Le printemps : fontes des neiges, torrents infranchissables.
L’été : la saison préférée pour les foires et les longs trajets à cause de la sécheresse des sols.
L’automne : vendanges et transhumances redoublent la densité de circulation.
Spécificités régionales
Montagne (Alpes, Pyrénées) : muletiers et portage à dos d’homme sur les « drailles ».
Bocage breton & normand : réseau serré de chemins creux protégés du vent ; progression lente mais régulière.
Grand Bassin fluvial Rhône-Saône : batellerie organisée en rouliers d’eau jusqu’à Lyon ; descente rapide vers la Méditerranée.
Sud-Ouest : le canal du Midi, ouvert en 1681, raccourcit le transit Languedoc-Atlantique et attire une main-d’œuvre saisonnière sans précédent (Wikipédia).
Ce que le généalogiste peut trouver dans les archives
Dépôt (France)
Série
Intérêt
Archives départementales
Série C : intendances (corvées, cartes routières) – Série B : bailliages (assignations, permis) – Série E : notaires (contrats de roulage, ventes de bêtes)
Identifier un ancêtre voiturier, colporteur, ou compulser la liste des habitants requis pour la corvée des chemins
Archives nationales
F/7 (Police générale) : passeports intérieurs ; F/90 (Postes) : messagers royaux et maîtres de poste
Numéros de passeport, âges, signalements, itinéraires déclarés
Service historique de la Défense
A1 et Yb : billets de logement, étapes militaires
Suivre le passage des troupes qui ont pu recruter ou marier sur la route
Archives municipales
Registres d’octroi, comptes d’auberges
Nom et provenance des hôtes, recettes de péage
Cartes anciennes
Atlas de Trudaine (v. 1745, utile par projection) ; cartes de Cassini (levées dès 1678)
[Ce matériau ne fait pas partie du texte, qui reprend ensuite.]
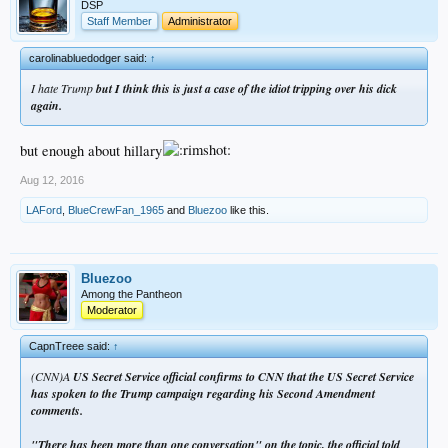
DSP
Staff Member
Administrator
carolinabluedodger said:
↑
I hate Trump
but I think this is just a case of the idiot tripping over his dick
again.
but enough about hillary
Aug 12, 2016
LAFord
,
BlueCrewFan_1965
and
Bluezoo
like this.
Bluezoo
Among the Pantheon
Moderator
CapnTreee said:
↑
(CNN)A
US Secret Service official confirms to CNN that the US Secret Service
has spoken to the Trump campaign regarding his Second Amendment
comments.
"There has been more than one conversation" on the topic, the official told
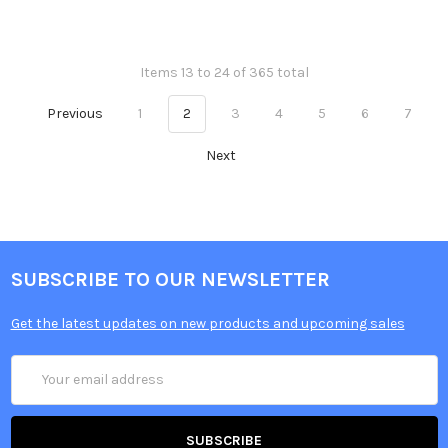
Items 13 to 24 of 365 total
Previous
1
2
3
4
5
6
7
Next
SUBSCRIBE TO OUR NEWSLETTER
Get the latest updates on new products and upcoming sales
Email
Address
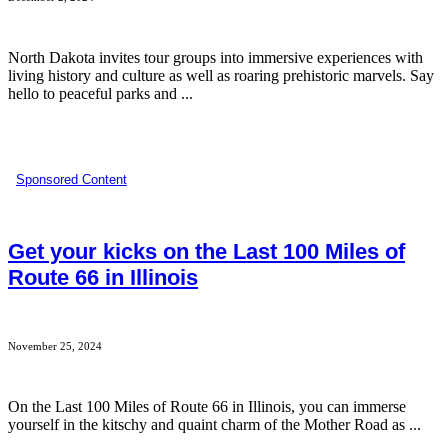
North Dakota invites tour groups into immersive experiences with
living history and culture as well as roaring prehistoric marvels. Say
hello to peaceful parks and ...
Sponsored Content
Get your kicks on the Last 100 Miles of
Route 66 in Illinois
November 25, 2024
On the Last 100 Miles of Route 66 in Illinois, you can immerse
yourself in the kitschy and quaint charm of the Mother Road as ...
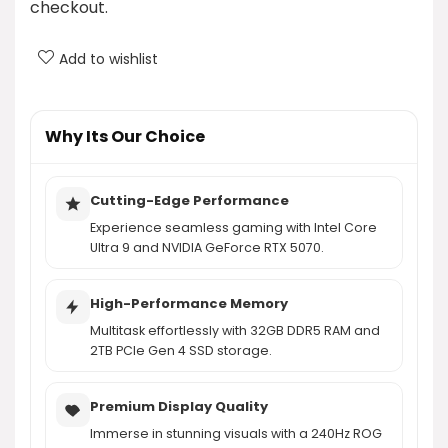
checkout.
ROG Strix G18 have?
Add to wishlist
What graphics card is included in the ASUS ROG
Strix G18?
Why Its Our Choice
What operating system does the ASUS ROG Strix
G18 run on?
Cutting-Edge Performance
Experience seamless gaming with Intel Core
AI-generated from product information. Always verify details.
Ultra 9 and NVIDIA GeForce RTX 5070.
High-Performance Memory
Multitask effortlessly with 32GB DDR5 RAM and
2TB PCIe Gen 4 SSD storage.
Premium Display Quality
Immerse in stunning visuals with a 240Hz ROG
Visualiser la densité des chemins carrossables ou de halage
Impacts sociaux
Mariages exogames : l’abcès de proximité se desserre ; les registres paroissiaux voient apparaître des époux d’une paroisse voisine, parfois d’un diocèse entier plus loin.
Diffusion culturelle : chansons, modes vestimentaires, objets manufacturés circulent avec les colporteurs.
Propagation des maladies : peste (1629-1631, Provence), fièvres, variole suivent les routes commerciales.
Professionnalisation : l’essor des voituriers paysans annonce le transport routier du XVIIIᵉ siècle.
Conclusion
Loin d’être statiques, les campagnes françaises du XVIIᵉ siècle bruissent d’allers-retours quotidiens ou saisonniers. Comprendre ces mobilités, c’est mieux interpréter un mariage « extra-paroissial », un ancêtre disparu des rôles de taille, un registre notarial ouvert à 300 km du village d’origine. Les archives rurales, policières ou militaires fourmillent d’indices ; encore faut-il savoir où chercher… et sur quels chemins nos aïeux ont laissé leurs traces.